Jerome Glisse j.glisse at gmail.com
Tue Jun 25 07:49:43 PDT 2013


On Tue, Jun 25, 2013 at 10:17 AM, Inki Dae <daeinki at gmail.com> wrote:
> 2013/6/25 Rob Clark <robdclark at gmail.com>:
>> On Tue, Jun 25, 2013 at 5:09 AM, Inki Dae <daeinki at gmail.com> wrote:
>>>> that
>>>> should be the role of kernel memory management which of course needs
>>>> synchronization btw A and B. But in no case this should be done using
>>>> dma-buf. dma-buf is for sharing content btw different devices not
>>>> sharing resources.
>>>>
>>>
>>> hmm, is that true? And are you sure? Then how do you think about
>>> reservation? the reservation also uses dma-buf with same reason as long as I
>>> know: actually, we use reservation to use dma-buf. As you may know, a
>>> reservation object is allocated and initialized when a buffer object is
>>> exported to a dma buf.
>>
>> no, this is why the reservation object can be passed in when you
>> construction the dmabuf.
>
> Right, that way, we could use dma buf for buffer synchronization. I
> just wanted to ask for why Jerome said that "dma-buf is for sharing
> content btw different devices not sharing resources".

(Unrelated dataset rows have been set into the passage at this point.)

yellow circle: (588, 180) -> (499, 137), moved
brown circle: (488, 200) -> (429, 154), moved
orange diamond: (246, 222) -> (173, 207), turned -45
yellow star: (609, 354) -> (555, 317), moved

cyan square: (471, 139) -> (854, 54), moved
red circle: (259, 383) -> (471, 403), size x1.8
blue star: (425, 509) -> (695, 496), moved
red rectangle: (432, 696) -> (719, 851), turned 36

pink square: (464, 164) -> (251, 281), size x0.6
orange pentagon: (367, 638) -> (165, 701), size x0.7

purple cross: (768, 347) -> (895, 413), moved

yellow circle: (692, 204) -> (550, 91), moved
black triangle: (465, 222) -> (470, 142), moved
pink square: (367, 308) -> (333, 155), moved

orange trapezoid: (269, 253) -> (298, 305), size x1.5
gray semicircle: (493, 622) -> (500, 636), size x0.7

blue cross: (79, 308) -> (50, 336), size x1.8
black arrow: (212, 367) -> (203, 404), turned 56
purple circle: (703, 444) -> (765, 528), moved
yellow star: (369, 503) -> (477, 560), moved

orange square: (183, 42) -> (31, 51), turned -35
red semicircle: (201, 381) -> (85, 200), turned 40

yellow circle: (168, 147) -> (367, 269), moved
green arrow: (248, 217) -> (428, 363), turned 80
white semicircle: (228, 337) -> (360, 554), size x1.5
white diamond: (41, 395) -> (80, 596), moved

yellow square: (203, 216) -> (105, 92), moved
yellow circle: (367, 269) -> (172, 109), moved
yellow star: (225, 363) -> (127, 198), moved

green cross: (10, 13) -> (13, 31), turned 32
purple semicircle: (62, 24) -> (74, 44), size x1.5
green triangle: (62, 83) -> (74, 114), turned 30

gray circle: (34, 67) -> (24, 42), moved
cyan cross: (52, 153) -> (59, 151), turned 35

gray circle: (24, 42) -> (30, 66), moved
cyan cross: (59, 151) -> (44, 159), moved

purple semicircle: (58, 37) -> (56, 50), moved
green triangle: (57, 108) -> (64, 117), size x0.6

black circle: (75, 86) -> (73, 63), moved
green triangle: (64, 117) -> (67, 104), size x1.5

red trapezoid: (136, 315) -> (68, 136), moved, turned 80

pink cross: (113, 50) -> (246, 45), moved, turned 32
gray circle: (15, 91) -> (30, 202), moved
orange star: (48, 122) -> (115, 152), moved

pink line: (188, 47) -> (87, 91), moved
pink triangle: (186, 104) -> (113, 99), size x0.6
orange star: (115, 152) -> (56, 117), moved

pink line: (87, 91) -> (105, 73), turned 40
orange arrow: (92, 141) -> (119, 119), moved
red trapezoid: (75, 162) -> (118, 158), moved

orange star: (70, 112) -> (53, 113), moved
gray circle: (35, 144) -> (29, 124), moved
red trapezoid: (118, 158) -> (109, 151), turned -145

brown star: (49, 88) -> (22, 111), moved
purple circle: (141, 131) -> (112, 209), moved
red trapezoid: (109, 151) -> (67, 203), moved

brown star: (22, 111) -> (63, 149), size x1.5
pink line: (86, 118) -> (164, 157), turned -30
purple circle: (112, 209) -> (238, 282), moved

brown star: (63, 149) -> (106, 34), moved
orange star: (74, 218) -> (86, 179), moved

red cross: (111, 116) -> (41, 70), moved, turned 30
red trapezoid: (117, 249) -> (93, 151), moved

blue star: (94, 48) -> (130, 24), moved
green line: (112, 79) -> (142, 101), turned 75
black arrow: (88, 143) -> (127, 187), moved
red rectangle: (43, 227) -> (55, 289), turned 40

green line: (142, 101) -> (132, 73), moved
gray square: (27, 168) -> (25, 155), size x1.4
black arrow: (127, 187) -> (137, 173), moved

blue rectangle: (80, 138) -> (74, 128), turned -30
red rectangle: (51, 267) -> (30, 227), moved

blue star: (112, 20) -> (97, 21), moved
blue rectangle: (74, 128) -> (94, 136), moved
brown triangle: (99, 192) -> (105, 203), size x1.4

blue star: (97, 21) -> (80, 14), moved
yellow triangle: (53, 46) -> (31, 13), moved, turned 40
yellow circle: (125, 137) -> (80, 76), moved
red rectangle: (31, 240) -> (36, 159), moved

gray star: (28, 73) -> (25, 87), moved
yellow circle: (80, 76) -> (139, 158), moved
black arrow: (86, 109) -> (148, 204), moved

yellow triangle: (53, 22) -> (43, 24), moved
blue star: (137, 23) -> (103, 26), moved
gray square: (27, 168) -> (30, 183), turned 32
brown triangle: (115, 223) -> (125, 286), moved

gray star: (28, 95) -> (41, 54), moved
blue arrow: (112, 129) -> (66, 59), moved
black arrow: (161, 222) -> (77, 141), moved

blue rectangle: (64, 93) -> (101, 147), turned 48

>From memory, the motivation of dma-buf was to done for few use case,
among them webcam capturing frame into a buffer and having gpu using
it directly without memcpy, or one big gpu rendering a scene into a
buffer that is then use by low power gpu for display ie it was done to
allow different device to operate on same data using same backing
memory.

AFAICT you seem to want to use dma-buf to create scratch buffer, ie a
process needs to use X amount of memory for an operation, it can
release|free this memory once its done and a process B can the use
this X memory for its own operation discarding content of process A. I
presume that next frame would have the sequence repeat, process A do
something, then process B does its thing. So to me it sounds like you
want to implement global scratch buffer using the dmabuf API and that
sounds bad to me.

I know most closed driver have several pool of memory, long lived
object, short lived object and scratch space, then user space allocate
from one of this pool and there is synchronization done by driver
using driver specific API to reclaim memory. Of course this work
nicely if you only talking about one logic block or at very least hw
that have one memory controller.

Now if you are thinking of doing scratch buffer for several different
device and share the memory among then you need to be aware of
security implication, most obvious being that you don't want process B
being able to read process A scratch memory. I know the argument about
it being graphic but one day this might become gpu code and it might
be able to insert jump to malicious gpu code.